International career
- 2015–2016: Germany U16 / 2 / (0)
- 2017: Germany U17 / 1 / (0)
- 2019: Turkey U19 / 2 / (0)
- 2019: Turkey U20 / 1 / (0)

= Görkem Can =

Turkish footballer

Görkem Can (born 4 May 2000) is a professional footballer who plays as a defender. Born in Germany, Can represents Turkey internationally.

==Club career==
A youth product of VfL Bochum, Can joined the youth academy of Schalke 04 in 2017. On 30 March 2019, he signed his professional contract with Schalke 04, and went on to represent their reserve side.

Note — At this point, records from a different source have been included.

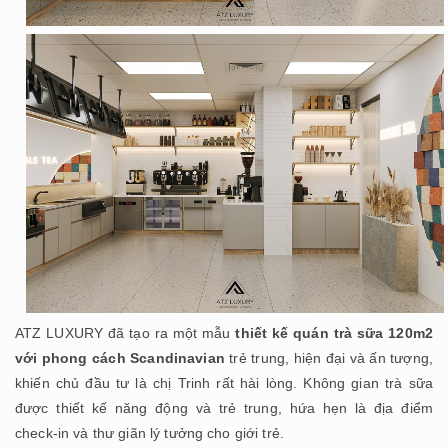
ATZ LUXURY đã tạo ra một mẫu
thiết kế quán trà sữa 120m2
với phong cách Scandinavian
trẻ trung, hiện đại và ấn tượng,
khiến chủ đầu tư là chị Trinh rất hài lòng. Không gian trà sữa
được thiết kế năng động và trẻ trung, hứa hẹn là địa điểm
check-in và thư giãn lý tưởng cho giới trẻ.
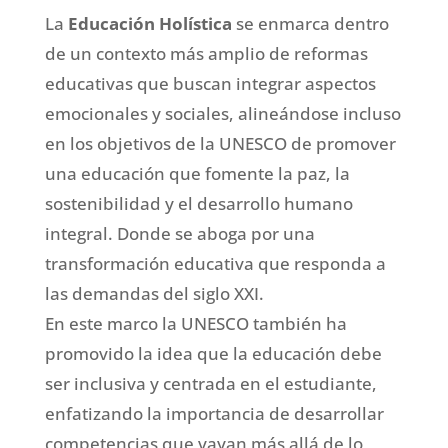
La
Educación Holística
se enmarca dentro
de un contexto más amplio de reformas
educativas que buscan integrar aspectos
emocionales y sociales, alineándose incluso
en los objetivos de la UNESCO de promover
una educación que fomente la paz, la
sostenibilidad y el desarrollo humano
integral. Donde se aboga por una
transformación educativa que responda a
las demandas del siglo XXI.
En este marco la UNESCO también ha
promovido la idea que la educación debe
ser inclusiva y centrada en el estudiante,
enfatizando la importancia de desarrollar
competencias que vayan más allá de lo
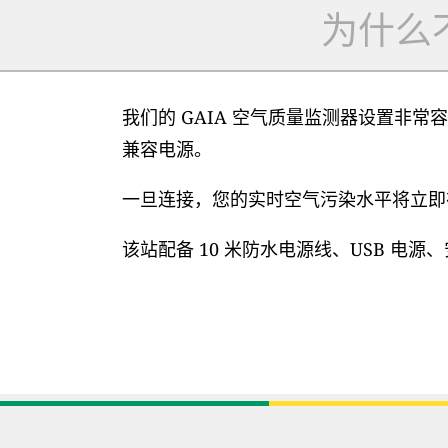
为什么
我们的 GAIA 空气质量监测器设置非常容
兼容电源。
一旦连接，您的实时空气污染水平将立即在
该站配备 10 米防水电源线、USB 电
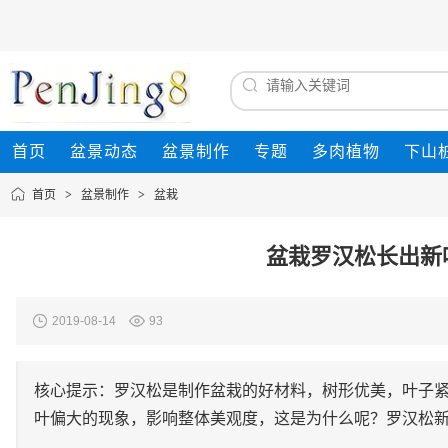
首页
盆景动态
盆景制作
专题
多肉植物
下山
首页
>
盆景制作
>
盆栽
盆栽罗汉松长出新
2019-08-14
93
核心提示：罗汉松是制作盆栽的好材料，树形优美，叶子
叶偏大的现象，影响整体美观度，这是为什么呢？罗汉松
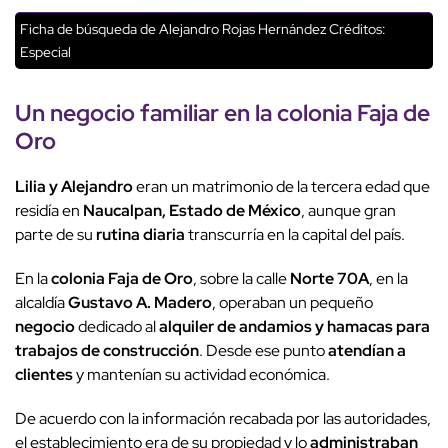
Ficha de búsqueda de Alejandro Rojas Hernández
Créditos:
Especial
Un
negocio familiar
en la
colonia Faja de
Oro
Lilia y Alejandro
eran un matrimonio de la tercera edad que
residía en
Naucalpan, Estado de México
, aunque gran
parte de su
rutina diaria
transcurría en la capital del país.
En la
colonia Faja de Oro
, sobre la calle
Norte 70A
, en la
alcaldía
Gustavo A. Madero
, operaban un pequeño
negocio
dedicado al
alquiler de andamios y hamacas para
trabajos de construcción
. Desde ese punto
atendían a
clientes
y mantenían su actividad económica.
De acuerdo con la información recabada por las autoridades,
el establecimiento era de su propiedad y lo
administraban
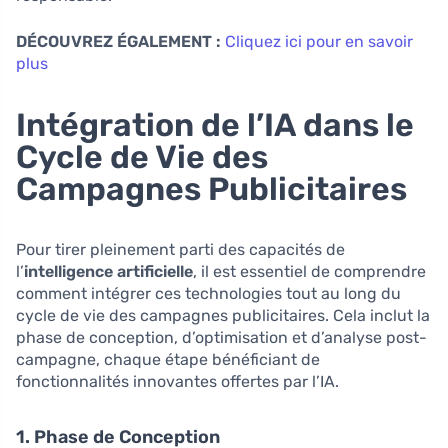
DÉCOUVREZ ÉGALEMENT :
Cliquez ici pour en savoir
plus
Intégration de l’IA dans le
Cycle de Vie des
Campagnes Publicitaires
Pour tirer pleinement parti des capacités de
l’
intelligence artificielle
, il est essentiel de comprendre
comment intégrer ces technologies tout au long du
cycle de vie des campagnes publicitaires. Cela inclut la
phase de conception, d’optimisation et d’analyse post-
campagne, chaque étape bénéficiant de
fonctionnalités innovantes offertes par l’IA.
1. Phase de Conception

On 25 January 2020, he signed a 2.5-year contract with the Dutch club Groningen. Almost exactly one year later after a lack of appearances, he transferred to Denizlispor in Turkey. He made his professional debut as a late sub with Denizlispor in a 6–2 Süper Lig loss to Kayserispor on 28 April 2021.

==International career==
Can was born in Germany and is of Turkish descent. He represented the Germany U16s and Germany U17s before switching to represent Turkey. In 2019, he was capped by the Turkey U19s and Turkey U20s.